Look at the data below and print exactly the lines from its first line through the line with "Արտաշատում 14 մարդ թունավորման"; the pictures stay out of the copy.

Transcribed page contents
-=-=-=-=-

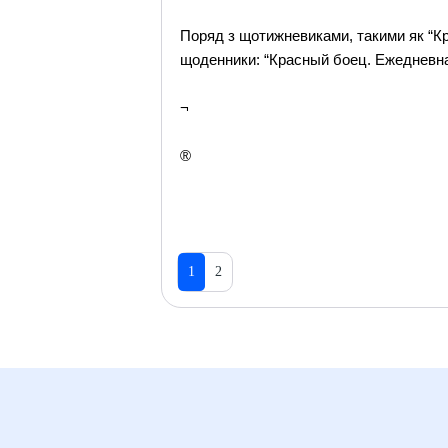
Поряд з щотижневиками, такими як “К
щоденники: “Красный боец. Ежедневна
¬
®
1
2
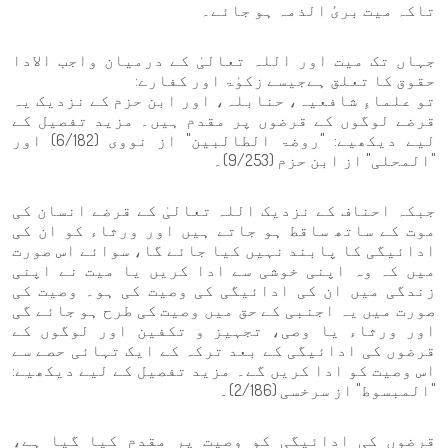
تاکہ میت بریٔ الذمہ ہو جائے۔
جہاں تک میت اور اللہ تعالیٰ کے درمیان واجب الادا
حقوق کا تعلق ہےجیسے زکوٰۃ اور کفارے:
تو علماءِ شافعیہ، حنابلہ، اور ابن حزم کے نزدیک یہ
قرضے لوگوں کے قرضوں پر مقدم ہیں۔ مزید تفصیل کے
لیے دیکھیے: "روضۃ الطالبین" از نووی (6/182) اور
"المحلی" از ابن حزم (9/253)۔
جبکہ احناف کے نزدیک اللہ تعالیٰ کے قرضے انسان کی
موت کے ساتھ ساقط ہو جاتے ہیں اور ورثاء کو ان کی
ادائیگی کا پابند نہیں کیا جائے گا، سوائے اس صورت
میں کہ وہ اپنی خوشی سے ادا کریں یا میت نے اپنی
زندگی میں ان کی ادائیگی کی وصیت کی ہو۔ وصیت کی
صورت میں یہ اجنبی کے حق میں وصیت کی طرح ہو جائے گی
اور ورثاء یا وصی، تجہیز و تکفین اور لوگوں کے
قرضوں کی ادائیگی کے بعد ترکہ کے ایک تہائی حصے سے
اس وصیت کو ادا کریں گے۔ مزید تفصیل کے لیے دیکھیے:
"المبسوط" از سرخسی (2/186)۔
قرضوں کی ادائیگی کو وصیت پر مقدم کیا گیا ہے،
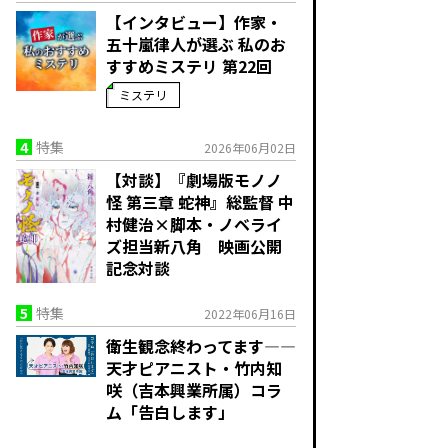
【インタビュー】作家・
五十嵐律人が選ぶ 私のお
すすめミステリ 第22回
ミステリ
4
特集
2026年06月02日
【対談】『劇場版モノノ
怪 第三章 蛇神』総監督 中
村健治×脚本・ノベライ
ズ担当新八角 映画公開
記念対談
5
特集
2022年06月16日
衛生観念終わってます—―
天才ピアニスト・竹内知
咲（吉本興業所属）コラ
ム「告白します」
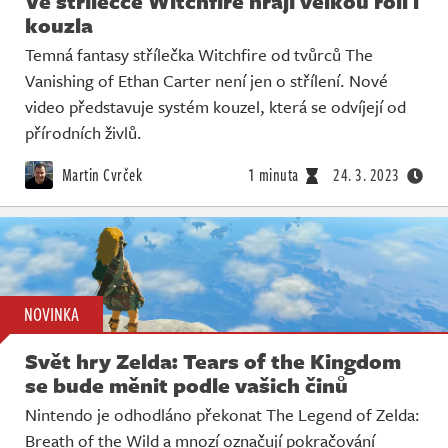
Ve střílečce Witchfire hrají velkou roli i
kouzla
Temná fantasy střílečka Witchfire od tvůrců The
Vanishing of Ethan Carter není jen o střílení. Nové
video představuje systém kouzel, která se odvíjejí od
přírodních živlů.
Martin Cvrček
1 minuta
24. 3. 2023
NOVINKA
Svět hry Zelda: Tears of the Kingdom
se bude měnit podle vašich činů
Nintendo je odhodláno překonat The Legend of Zelda:
Breath of the Wild a mnozí označují pokračování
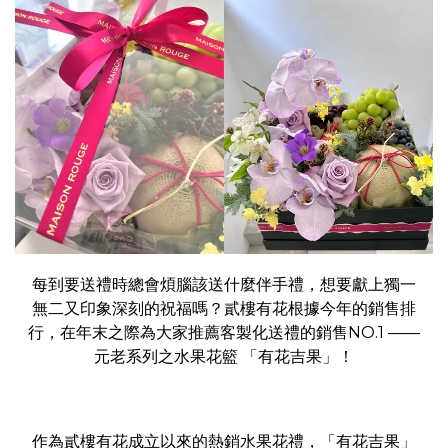
每到要送禮時總會煩腦該送什麼伴手禮，想要獻上獨一
無二又印象深刻的祝福嗎？貳樓有花根據今年的銷售排
行，在年末之際為大家推薦客製化送禮的銷售NO.1 ——
元老系列之水果花籃 「有花吉果」！
作為貳樓有花成立以來的熱銷水果花禮，「有花吉果」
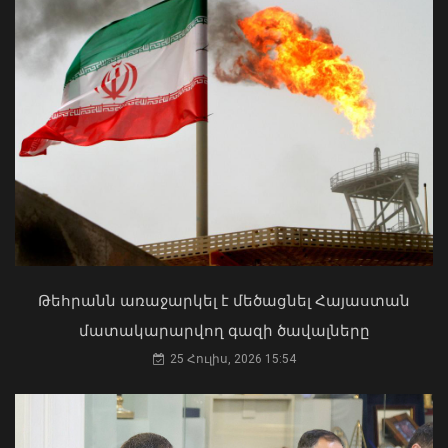
Մկրտության արարողությունից հետո
Արտաշատում 14 մարդ թունավորման
ախտանիշներով դիմել է ԲԿ. ՀՎԿԱԿ
Վթար Լոռու մարզում․ փրկարարները
02 Օգոստոս, 2026 15:06
վարորդին դուրս են բերել
արգելափակումից
Թեհրանն առաջարկել է մեծացնել Հայաստան
06 Օգոստոս, 2026 22:09
մատակարարվող գազի ծավալները
25 Հուլիս, 2026 15:54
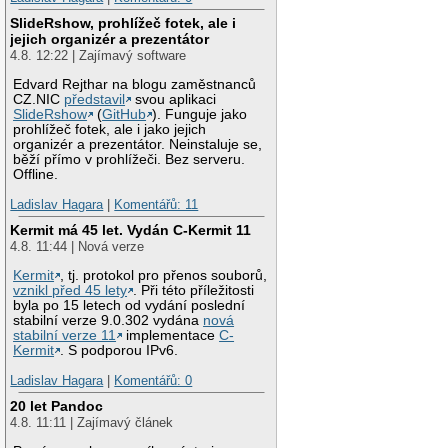
SlideRshow, prohlížeč fotek, ale i
jejich organizér a prezentátor
4.8. 12:22 | Zajímavý software
Edvard Rejthar na blogu zaměstnanců
CZ.NIC
představil
svou aplikaci
SlideRshow
(
GitHub
). Funguje jako
prohlížeč fotek, ale i jako jejich
organizér a prezentátor. Neinstaluje se,
běží přímo v prohlížeči. Bez serveru.
Offline.
Ladislav Hagara
|
Komentářů: 11
Kermit má 45 let. Vydán C-Kermit 11
4.8. 11:44 | Nová verze
Kermit
, tj. protokol pro přenos souborů,
vznikl před 45 lety
. Při této příležitosti
byla po 15 letech od vydání poslední
stabilní verze 9.0.302 vydána
nová
stabilní verze 11
implementace
C-
Kermit
. S podporou IPv6.
Ladislav Hagara
|
Komentářů: 0
20 let Pandoc
4.8. 11:11 | Zajímavý článek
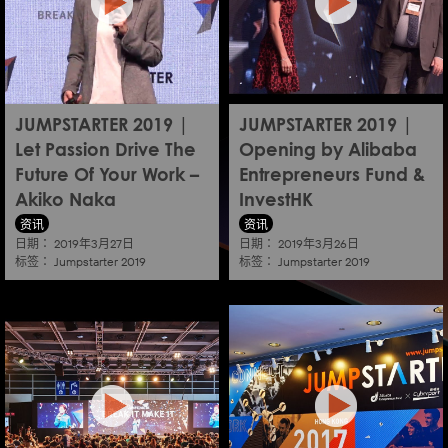
JUMPSTARTER 2019 |
JUMPSTARTER 2019 |
Let Passion Drive The
Opening by Alibaba
Future Of Your Work –
Entrepreneurs Fund &
Akiko Naka
InvestHK
资讯
资讯
日期：
日期：
2019年3月27日
2019年3月26日
标签：
标签：
Jumpstarter 2019
Jumpstarter 2019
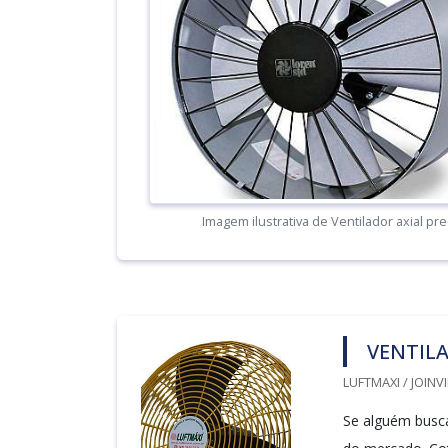
Imagem ilustrativa de Ventilador axial pr
VENTILA
LUFTMAXI / JOINVI
Se alguém busca 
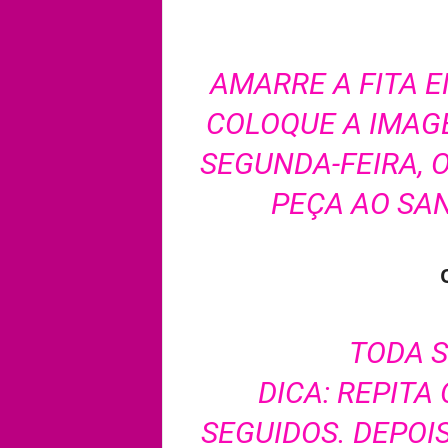
AMARRE A FITA E
COLOQUE A IMAG
SEGUNDA-FEIRA, O
PEÇA AO SA
TODA S
DICA: REPITA
SEGUIDOS. DEPOI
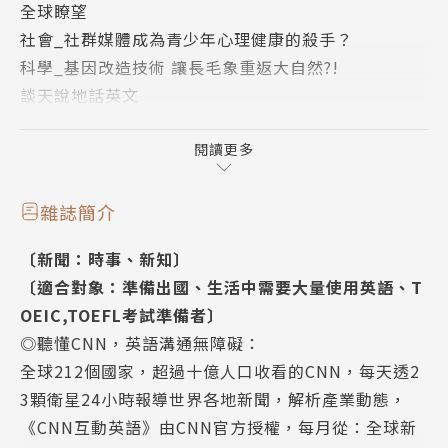
全球瞭望
NASA太空梭在航太史上所扮演的角色與成就NASA’s
社會_社群媒體成為青少年心理健康的殺手？
Greatest Endeavor：Looking Back at the History
科學_基因改造技術 讓長毛象重返大自然?!
and Importance of the Space Shuttle Missions
談天說地話英文
外太空拍電影 俄國劇組締造歷史Shooting in the St
專題報導_NASA太空梭在航太史上所扮演的角色與成
ars：Russian Director and Actress to Film a Movi
就
閱讀更多
e Onboard the ISS
專題報導_外太空拍電影俄國劇組締造歷史
平民上太空！SpaceX寫下航太史新頁New-Age Astro
專題報導_平民上太空！SpaceX寫下航太史新頁
nauts：SpaceX Launches the First All-Civilian Cr
雜誌簡介
全方位搞懂CNN
ewed Vessel
〔新聞：時事、新知〕
娛樂_丹尼爾．克雷格 15年007龐德生涯回顧
全方位搞懂CNN：你被社群媒體綁架了嗎？當心越滑
〔適合對象：準備出國、生活中需要大量使用英語、T
商業_神奇水果波羅蜜 植物肉界的下一個明星
心越累The Dark Side of Social Media
OEIC,TOEFL考試準備者〕
科技_沒有最高 只有更高！哈里發塔的工程奇蹟
丹尼爾．克雷格15年007龐德生涯回顧Super Actor,
◎聽懂CNN，英語溝通無障礙：
熱門強片
Super Spy：Daniel Craig Bows Out as 007 in “N
全球212個國家，超過十億人口收看的CNN，每天透2
旅遊_熱情狂放的西班牙之舞──佛朗明哥
o Time to Die”
3顆衛星24小時報導世界各地新聞，解析產業動態，
社會_讓罪犯無所遁形的破案功臣──鑑識素描師
神奇水果波羅蜜 植物肉界的下一個明星A Miracle Fo
《CNN互動英語》由CNN官方授權，每月從：全球新
od Crop：Jackfruit—a Sustainable Alternative t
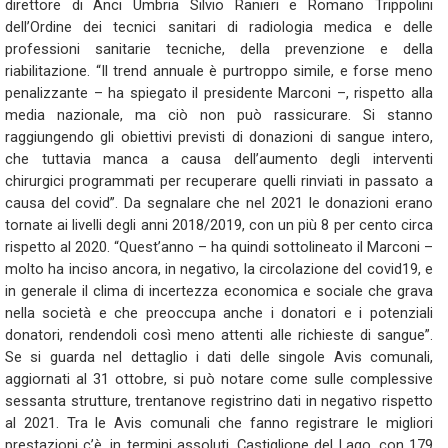
direttore di Anci Umbria Silvio Ranieri e Romano Trippolini
dell’Ordine dei tecnici sanitari di radiologia medica e delle
professioni sanitarie tecniche, della prevenzione e della
riabilitazione. “Il trend annuale è purtroppo simile, e forse meno
penalizzante – ha spiegato il presidente Marconi –, rispetto alla
media nazionale, ma ciò non può rassicurare. Si stanno
raggiungendo gli obiettivi previsti di donazioni di sangue intero,
che tuttavia manca a causa dell’aumento degli interventi
chirurgici programmati per recuperare quelli rinviati in passato a
causa del covid”. Da segnalare che nel 2021 le donazioni erano
tornate ai livelli degli anni 2018/2019, con un più 8 per cento circa
rispetto al 2020. “Quest’anno – ha quindi sottolineato il Marconi –
molto ha inciso ancora, in negativo, la circolazione del covid19, e
in generale il clima di incertezza economica e sociale che grava
nella società e che preoccupa anche i donatori e i potenziali
donatori, rendendoli così meno attenti alle richieste di sangue”.
Se si guarda nel dettaglio i dati delle singole Avis comunali,
aggiornati al 31 ottobre, si può notare come sulle complessive
sessanta strutture, trentanove registrino dati in negativo rispetto
al 2021. Tra le Avis comunali che fanno registrare le migliori
prestazioni c’è, in termini assoluti, Castiglione del Lago, con 179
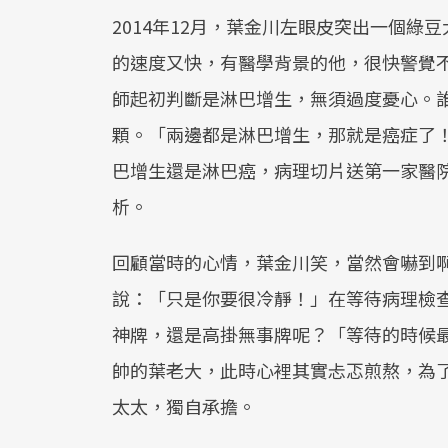
2014年12月，葉金川左眼皮突出一個
的速度又快，有醫學背景的他，很快警覺
師起初判斷是淋巴增生，無須過度憂心。
顆。「兩邊都是淋巴增生，那就是癌症了
巴增生還是淋巴癌，病理切片送第一家醫
析。
回顧當時的心情，葉金川笑，當然會嚇到
說：「只是你要很冷靜！」在等待病理檢
神牌，還是高掛無事牌呢？「等待的時候
帥的葉老大，此時心裡其實忐忑煎熬，為
太太，獨自承擔。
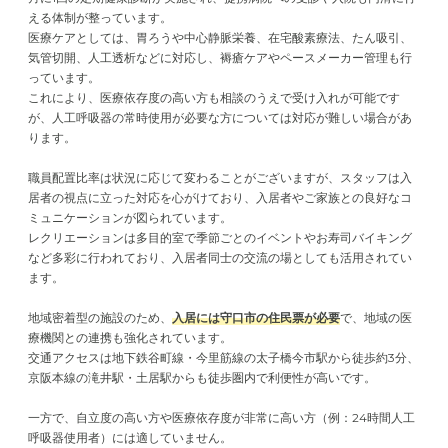
える体制が整っています。
医療ケアとしては、胃ろうや中心静脈栄養、在宅酸素療法、たん吸引、
気管切開、人工透析などに対応し、褥瘡ケアやペースメーカー管理も行
っています。
これにより、医療依存度の高い方も相談のうえで受け入れが可能です
が、人工呼吸器の常時使用が必要な方については対応が難しい場合があ
ります。
職員配置比率は状況に応じて変わることがございますが、スタッフは入
居者の視点に立った対応を心がけており、入居者やご家族との良好なコ
ミュニケーションが図られています。
レクリエーションは多目的室で季節ごとのイベントやお寿司バイキング
など多彩に行われており、入居者同士の交流の場としても活用されてい
ます。
地域密着型の施設のため、
入居には守口市の住民票が必要
で、地域の医
療機関との連携も強化されています。
交通アクセスは地下鉄谷町線・今里筋線の太子橋今市駅から徒歩約3分、
京阪本線の滝井駅・土居駅からも徒歩圏内で利便性が高いです。
一方で、自立度の高い方や医療依存度が非常に高い方（例：24時間人工
呼吸器使用者）には適していません。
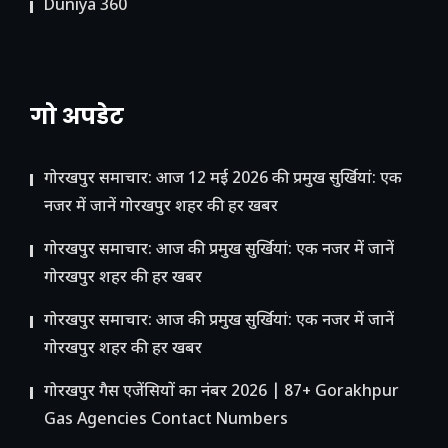
Duniya 360
गो अपडेट
गोरखपुर समाचार: आज 12 मई 2026 की प्रमुख सुर्खियां: एक
नजर में जानें गोरखपुर शहर की हर खबर
गोरखपुर समाचार: आज की प्रमुख सुर्खियां: एक नजर में जानें
गोरखपुर शहर की हर खबर
गोरखपुर समाचार: आज की प्रमुख सुर्खियां: एक नजर में जानें
गोरखपुर शहर की हर खबर
गोरखपुर गैस एजेंसियों का नंबर 2026 | 87+ Gorakhpur
Gas Agencies Contact Numbers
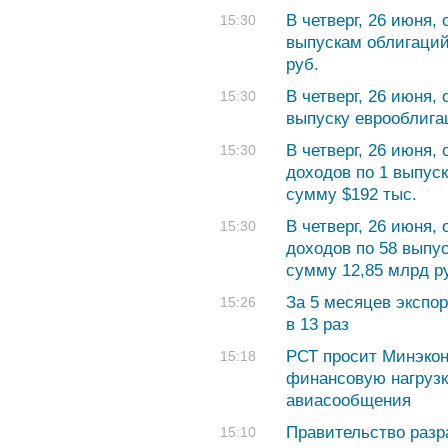
В четверг, 26 июня,
15:30
выпускам облигаций
руб.
В четверг, 26 июня,
15:30
выпуску еврооблига
В четверг, 26 июня
15:30
доходов по 1 выпус
сумму $192 тыс.
В четверг, 26 июня
15:30
доходов по 58 выпу
сумму 12,85 млрд р
За 5 месяцев экспо
15:26
в 13 раз
РСТ просит Минэкон
15:18
финансовую нагрузк
авиасообщения
Правительство разр
15:10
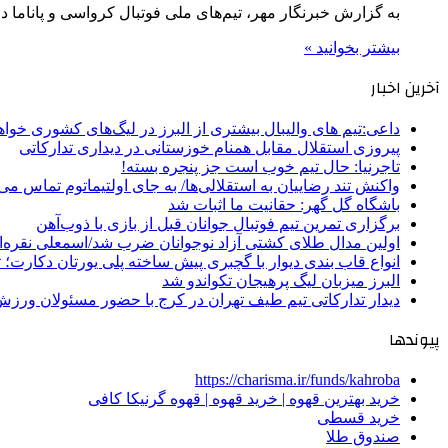
به گزارش خبرنگار مهر، تیم‌های ملی فوتبال کرواسی و پاناما در دور د
بیشتر بخوانید »
آخرین اخبار
داعی:تیم های والیبال بیشتری از البرز در لیگ‌های کشوری خوا
پیروزی استقلال مقابل همنام خوزستانی در دیداری تدارکاتی
تاجرنیا: حال تیم خوب است جز پنجره بسته!
واکنش تند رضاییان به استقلالی‌ها/ به جای اولتیماتوم تماس می‌
باشگاه گل گهر: حقانیت ما اثبات شد
برگزاری تمرین تیم فوتبال جوانان قبل از بازی با ذوب‌آهن
اولین مدال طلای کشتی آزاد نوجوانان ضرب شد/اسمعلی نقره‌
انواع قاب بندی دیوار با گچبری پیش ساخته پلی یورتان دکارت
البرز میزبان لیگ پرهیجان تکواندو شد
دیدار تدارکاتی تیم طیف تهران در کرج با حضور مسئولان ورزش
پیوندها
https://charisma.ir/funds/kahroba
خرید بهترین قهوه | خرید قهوه | قهوه گرنیکا کافی
خرید قسطی
صندوق طلا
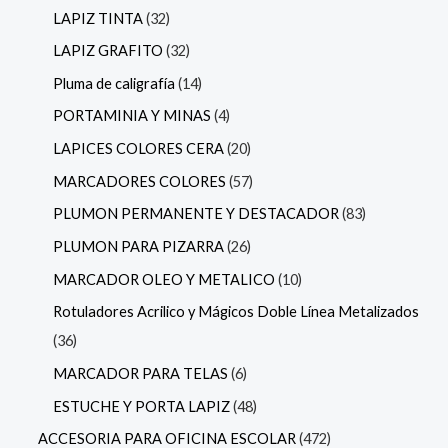
LAPIZ TINTA
32
LAPIZ GRAFITO
32
Pluma de caligrafía
14
PORTAMINIA Y MINAS
4
LAPICES COLORES CERA
20
MARCADORES COLORES
57
PLUMON PERMANENTE Y DESTACADOR
83
PLUMON PARA PIZARRA
26
MARCADOR OLEO Y METALICO
10
Rotuladores Acrilico y Mágicos Doble Línea Metalizados
36
MARCADOR PARA TELAS
6
ESTUCHE Y PORTA LAPIZ
48
ACCESORIA PARA OFICINA ESCOLAR
472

-=-=-=-=-

▶ [Task output]
Поряд з щотижневиками, такими як “К
щоденники: “Красный боец. Ежедневна
¬
®
1
2
تاکہ میت بریٔ الذمہ ہو جائے۔
جہاں تک میت اور اللہ تعالیٰ کے درمیان واجب الادا
حقوق کا تعلق ہےجیسے زکوٰۃ اور کفارے:
تو علماءِ شافعیہ، حنابلہ، اور ابن حزم کے نزدیک یہ
قرضے لوگوں کے قرضوں پر مقدم ہیں۔ مزید تفصیل کے
لیے دیکھیے: "روضۃ الطالبین" از نووی (6/182) اور
"المحلی" از ابن حزم (9/253)۔
جبکہ احناف کے نزدیک اللہ تعالیٰ کے قرضے انسان کی
موت کے ساتھ ساقط ہو جاتے ہیں اور ورثاء کو ان کی
ادائیگی کا پابند نہیں کیا جائے گا، سوائے اس صورت
میں کہ وہ اپنی خوشی سے ادا کریں یا میت نے اپنی
زندگی میں ان کی ادائیگی کی وصیت کی ہو۔ وصیت کی
صورت میں یہ اجنبی کے حق میں وصیت کی طرح ہو جائے گی
اور ورثاء یا وصی، تجہیز و تکفین اور لوگوں کے
قرضوں کی ادائیگی کے بعد ترکہ کے ایک تہائی حصے سے
اس وصیت کو ادا کریں گے۔ مزید تفصیل کے لیے دیکھیے:
"المبسوط" از سرخسی (2/186)۔
قرضوں کی ادائیگی کو وصیت پر مقدم کیا گیا ہے،
【インタビュー】作家・
五十嵐律人が選ぶ 私のお
すすめミステリ 第22回
ミステリ
4
特集
2026年06月02日
【対談】『劇場版モノノ
怪 第三章 蛇神』総監督 中
村健治×脚本・ノベライ
ズ担当新八角 映画公開
記念対談
5
特集
2022年06月16日
衛生観念終わってます—―
天才ピアニスト・竹内知
咲（吉本興業所属）コラ
ム「告白します」
Ve střílečce Witchfire hrají velkou roli i
kouzla
Temná fantasy střílečka Witchfire od tvůrců The
Vanishing of Ethan Carter není jen o střílení. Nové
video představuje systém kouzel, která se odvíjejí od
přírodních živlů.
Martin Cvrček
1 minuta
24. 3. 2023
NOVINKA
Svět hry Zelda: Tears of the Kingdom
se bude měnit podle vašich činů
Nintendo je odhodláno překonat The Legend of Zelda:
Breath of the Wild a mnozí označují pokračování
每到要送禮時總會煩腦該送什麼伴手禮，想要獻上獨一
無二又印象深刻的祝福嗎？貳樓有花根據今年的銷售排
行，在年末之際為大家推薦客製化送禮的銷售NO.1 ——
元老系列之水果花籃 「有花吉果」！
作為貳樓有花成立以來的熱銷水果花禮，「有花吉果」
Մկրտության արարողությունից հետո
Արտաշատում 14 մարդ թունավորման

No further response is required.